## Requirement
All that is wanted is an exact copy of the lines below, starting at the one that contains "Maattabellen" and running to the end.

[Transcribed page contents]
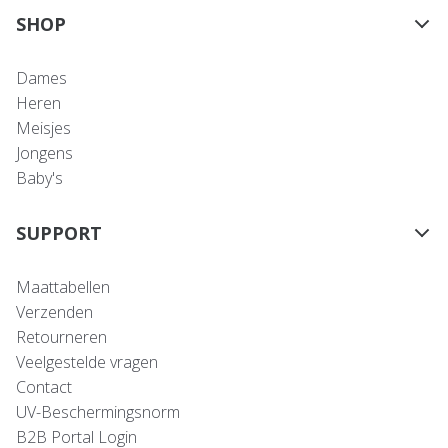
SHOP
Dames
Heren
Meisjes
Jongens
Baby's
SUPPORT
Maattabellen
Verzenden
Retourneren
Veelgestelde vragen
Contact
UV-Beschermingsnorm
B2B Portal Login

## Output of the exercise
Maattabellen
Verzenden
Retourneren
Veelgestelde vragen
Contact
UV-Beschermingsnorm
B2B Portal Login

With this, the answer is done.